Question

Two sources S1 and S2, separated by 2.0 m, vibrate according to the equation y1 = 0.03 sin πt and y2 = 0.02 sin πt, where y1, y2 and t are in S.I. units. They send out waves of equal velocity 1.5 m/s. Calculate the amplitude of the resultant motion of the particle co-linear with S1 and S2 and located at a point :
(a) P1 to the right of S2
(b) P2 to the left of S1 and
(c) P3 in the middle of S1 and S2.

Answer 1

Wave source S1:  wave     y1 = 0.03 Sin πt  meters
       Source S2:  wave      y2 = 0.02 Sin πt   m

velocity of the waves = v = 1.5 m/s

Traveling/propagating wave equation :
      y1 = A Sin (ωt - k x) = A Sin ω(t - x/v)
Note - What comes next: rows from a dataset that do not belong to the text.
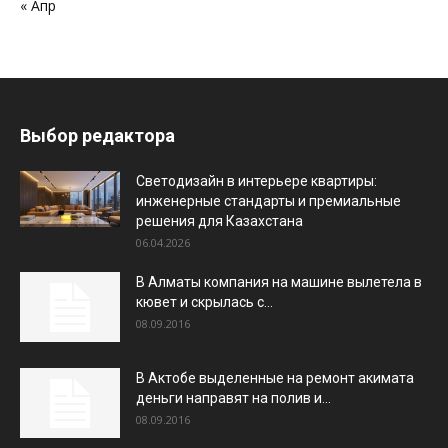
« Апр
Выбор редактора
Светодизайн в интерьере квартиры:
инженерные стандарты и премиальные
решения для Казахстана
06.04.2026
В Алматы компания на машине вылетела в
кювет и скрылась с...
08.09.2016
В Актобе выделенные на ремонт акимата
деньги направят на полив и...
08.09.2016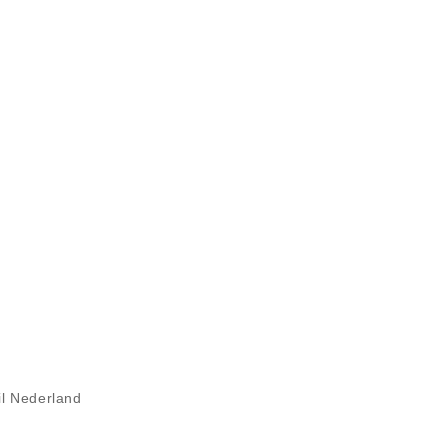
il Nederland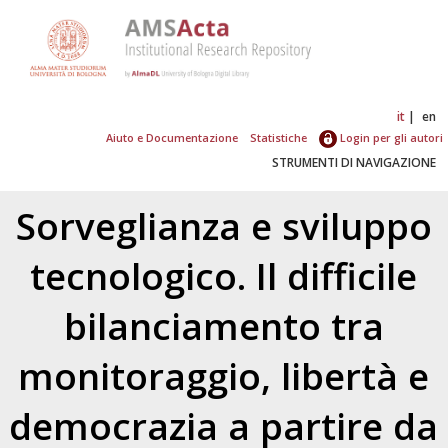
it
en
Aiuto e Documentazione
Statistiche
Login per gli autori
STRUMENTI DI NAVIGAZIONE
Sorveglianza e sviluppo
tecnologico. Il difficile
bilanciamento tra
monitoraggio, libertà e
democrazia a partire da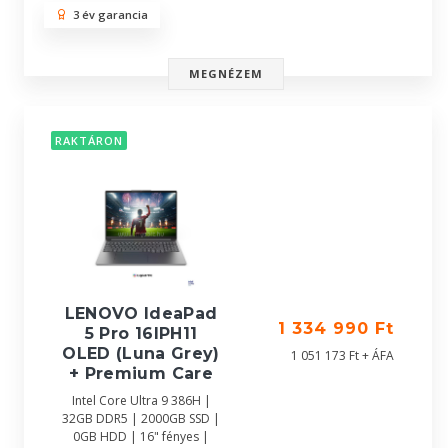
3 év garancia
MEGNÉZEM
RAKTÁRON
LENOVO IdeaPad
1 334 990 Ft
5 Pro 16IPH11
OLED (Luna Grey)
1 051 173 Ft + ÁFA
+ Premium Care
Intel Core Ultra 9 386H |
32GB DDR5 | 2000GB SSD |
0GB HDD | 16" fényes |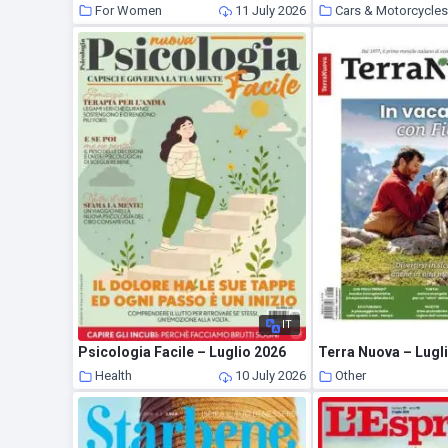
For Women
11 July 2026
Cars & Motorcycle
IT
Psicologia Facile – Luglio 2026
Health
10 July 2026
Other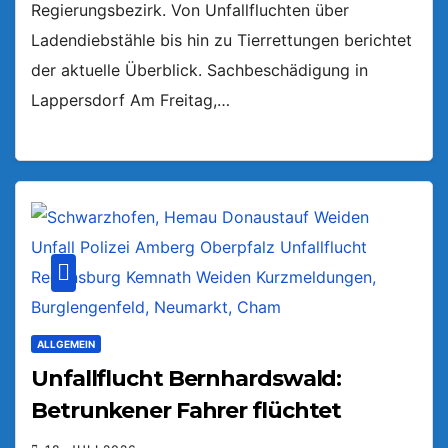
Regierungsbezirk. Von Unfallfluchten über
Ladendiebstähle bis hin zu Tierrettungen berichtet
der aktuelle Überblick. Sachbeschädigung in
Lappersdorf Am Freitag,…
ALLGEMEIN
Unfallflucht Bernhardswald:
Betrunkener Fahrer flüchtet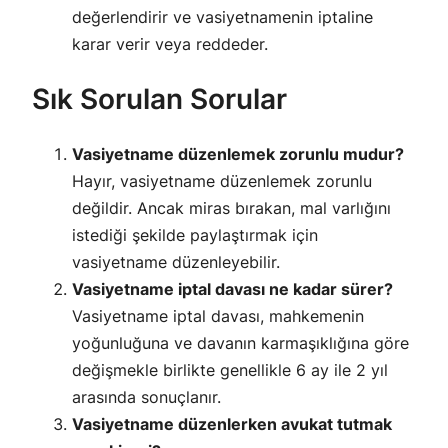
değerlendirir ve vasiyetnamenin iptaline
karar verir veya reddeder.
Sık Sorulan Sorular
Vasiyetname düzenlemek zorunlu mudur?
Hayır, vasiyetname düzenlemek zorunlu
değildir. Ancak miras bırakan, mal varlığını
istediği şekilde paylaştırmak için
vasiyetname düzenleyebilir.
Vasiyetname iptal davası ne kadar sürer?
Vasiyetname iptal davası, mahkemenin
yoğunluğuna ve davanın karmaşıklığına göre
değişmekle birlikte genellikle 6 ay ile 2 yıl
arasında sonuçlanır.
Vasiyetname düzenlerken avukat tutmak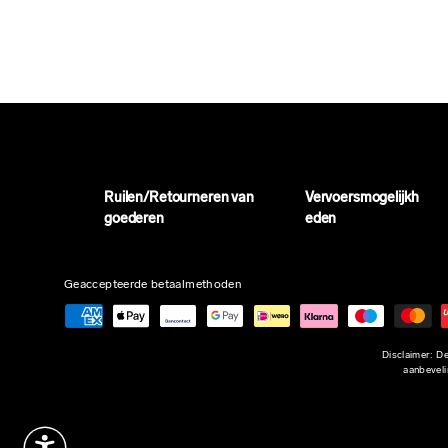
Ruilen/Retourneren van
Vervoersmogelijkh
goederen
eden
Geaccepteerde betaalmethoden
Disclaimer: De
aanbeveli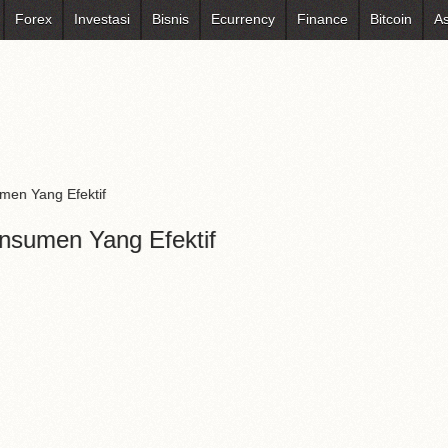
Forex
Investasi
Bisnis
Ecurrency
Finance
Bitcoin
As
men Yang Efektif
nsumen Yang Efektif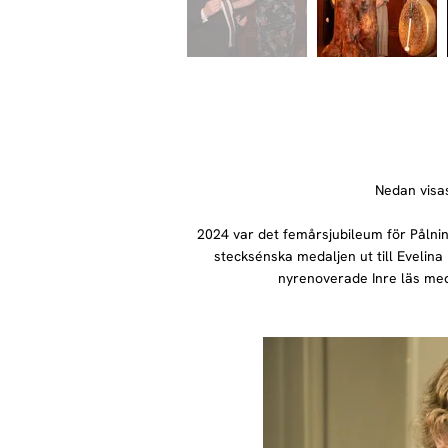
Nedan visas
2024 var det femårsjubileum för Pålnin
stecksénska medaljen ut till Evelina
nyrenoverade Inre läs me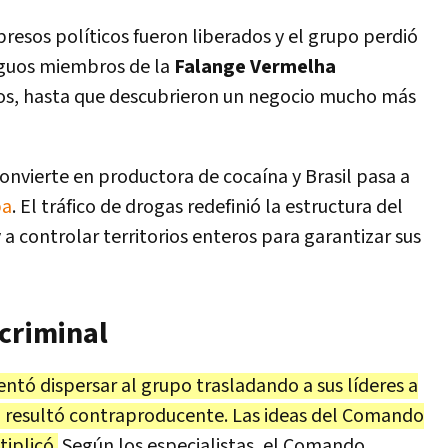
 presos políticos fueron liberados y el grupo perdió
iguos miembros de la
Falange Vermelha
os, hasta que descubrieron un negocio mucho más
onvierte en productora de cocaína y Brasil pasa a
pa
. El tráfico de drogas redefinió la estructura del
controlar territorios enteros para garantizar sus
 criminal
entó dispersar al grupo trasladando a sus líderes a
gia resultó contraproducente. Las ideas del Comando
tiplicó.
Según los especialistas, el Comando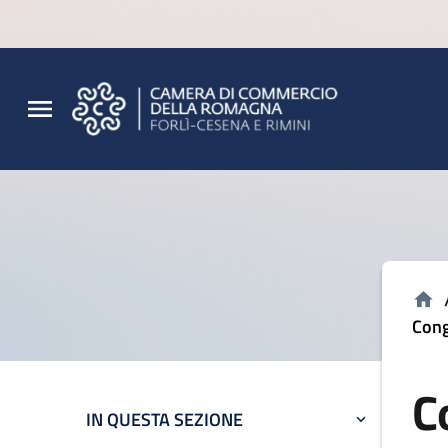
Vai al contenuto principale
Vai al footer
Cong
C
IN QUESTA SEZIONE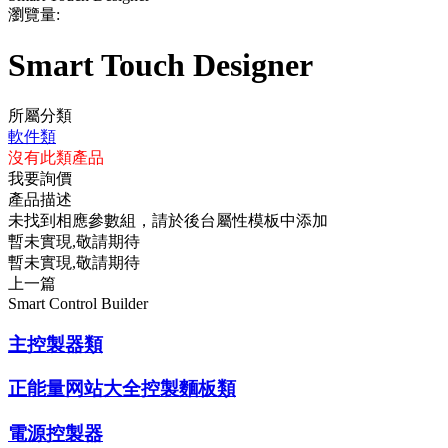
瀏覽量
:
Smart Touch Designer
所屬分類
軟件類
沒有此類產品
我要詢價
產品描述
未找到相應參數組，請於後台屬性模板中添加
暫未實現,敬請期待
暫未實現,敬請期待
上一篇
Smart Control Builder
主控製器類
正能量网站大全控製麵板類
電源控製器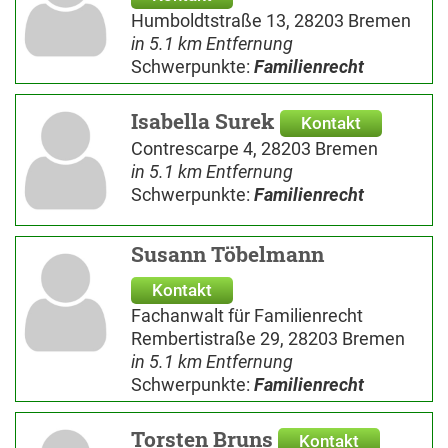
Humboldtstraße 13, 28203 Bremen
in 5.1 km Entfernung
Schwerpunkte:
Familienrecht
Isabella Surek
Kontakt
Contrescarpe 4, 28203 Bremen
in 5.1 km Entfernung
Schwerpunkte:
Familienrecht
Susann Töbelmann
Kontakt
Fachanwalt für Familienrecht
Rembertistraße 29, 28203 Bremen
in 5.1 km Entfernung
Schwerpunkte:
Familienrecht
Torsten Bruns
Kontakt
     We deduce that ω = π rad.  so f = 1/2 Hz.  v = 1.5 m/s (given)
 
Case a)  both waves are propagating in +x direction:
     P1 is at x m from S1.  S1 is at x=0 m.
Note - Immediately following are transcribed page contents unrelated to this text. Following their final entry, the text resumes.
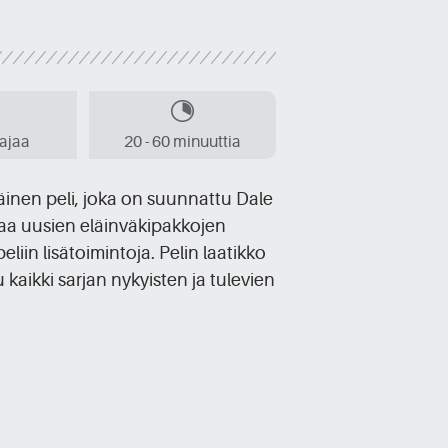
aajaa
20 - 60 minuuttia
äinen peli, joka on suunnattu Dale
joaa uusien eläinväkipakkojen
eliin lisätoimintoja. Pelin laatikko
aikki sarjan nykyisten ja tulevien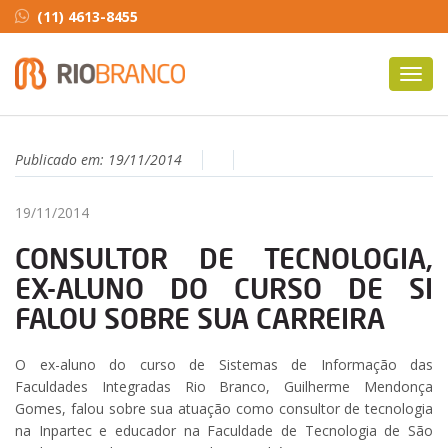
(11) 4613-8455
Toggl
navig
Publicado em:
19/11/2014
19/11/2014
CONSULTOR DE TECNOLOGIA,
EX-ALUNO DO CURSO DE SI
FALOU SOBRE SUA CARREIRA
O ex-aluno do curso de Sistemas de Informação das
Faculdades Integradas Rio Branco, Guilherme Mendonça
Gomes, falou sobre sua atuação como consultor de tecnologia
na Inpartec e educador na Faculdade de Tecnologia de São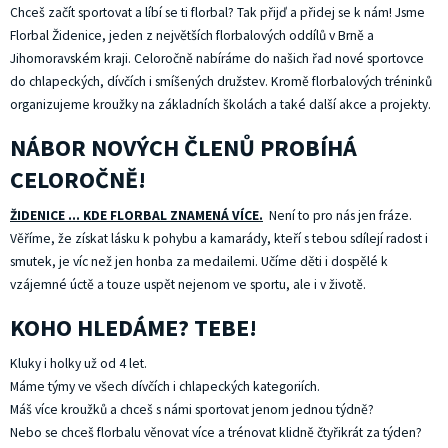
Chceš začít sportovat a líbí se ti florbal? Tak přijď a přidej se k nám! Jsme
Florbal Židenice, jeden z největších florbalových oddílů v Brně a
Jihomoravském kraji. Celoročně nabíráme do našich řad nové sportovce
do chlapeckých, dívčích i smíšených družstev. Kromě florbalových tréninků
organizujeme kroužky na základních školách a také další akce a projekty.
NÁBOR NOVÝCH ČLENŮ PROBÍHÁ
CELOROČNĚ!
ŽIDENICE ... KDE FLORBAL ZNAMENÁ VÍCE.
Není to pro nás jen fráze.
Věříme, že získat lásku k pohybu a kamarády, kteří s tebou sdílejí radost i
smutek, je víc než jen honba za medailemi. Učíme děti i dospělé k
vzájemné úctě a touze uspět nejenom ve sportu, ale i v životě.
KOHO HLEDÁME? TEBE!
Kluky i holky už od 4 let.
Máme týmy ve všech dívčích i chlapeckých kategoriích.
Máš více kroužků a chceš s námi sportovat jenom jednou týdně?
Nebo se chceš florbalu věnovat více a trénovat klidně čtyřikrát za týden?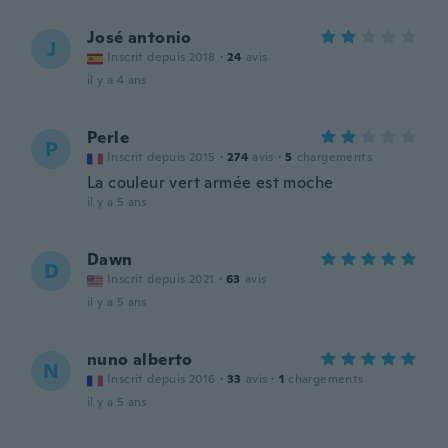
José antonio
J
Inscrit depuis 2018
·
24
avis
il y a 4 ans
Perle
P
Inscrit depuis 2015
·
274
avis
·
5
chargements
La couleur vert armée est moche
il y a 5 ans
Dawn
D
Inscrit depuis 2021
·
63
avis
il y a 5 ans
nuno alberto
N
Inscrit depuis 2016
·
33
avis
·
1
chargements
il y a 5 ans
    y1 = 0.03 Sin π{t - x/1.5}  m   = 0.03 Sin[πt - 2πx/3]  m
    y2 = 0.02 Sin [πt - π(x-2)/1.5]  m   = 0.02 Sin[πt - 2πx/3 + 4π/3]  m

=> y1+y2 = 0.01 Sin(πt-2πx/3)+0.02 {sin(πt-2πx/3) + Sin(πt-2πx/3+4π/3)  m
               = 0.01 Sin(πt-2πx/3)+0.02 *2 Sin(πt-2πx/3) Cos(2π/3)  m
               = - 0.01 Sin (πt - 2πx/3)   meters

case (b)  Both waves are traveling in -x direction.
     P1 is at x m from S1.  S1 is at x=0 m.

    y1 = 0.03 Sin π{t + x/1.5}  m   = 0.03 Sin[πt + 2πx/3]  m
    y2 = 0.02 Sin [πt + π(x+2)/1.5]  m   = 0.02 Sin[πt + 2πx/3 + 4π/3]  m

y1+y2 = 0.01 Sin(πt+2πx/3)+0.02 {sin(πt+2πx/3) + Sin(πt+2πx/3+4π/3)  m
          = 0.01 Sin(πt+2πx/3)+0.02 * 2 Sin(πt+2πx/3) Cos(2π/3)  m
          = - 0.01 Sin (πt + 2πx/3)     meters

Case c) y1 is traveling in +x direction & y2 is traveling in -x direction.

     P1 is at x m from S1.  S1 is at x=0 m.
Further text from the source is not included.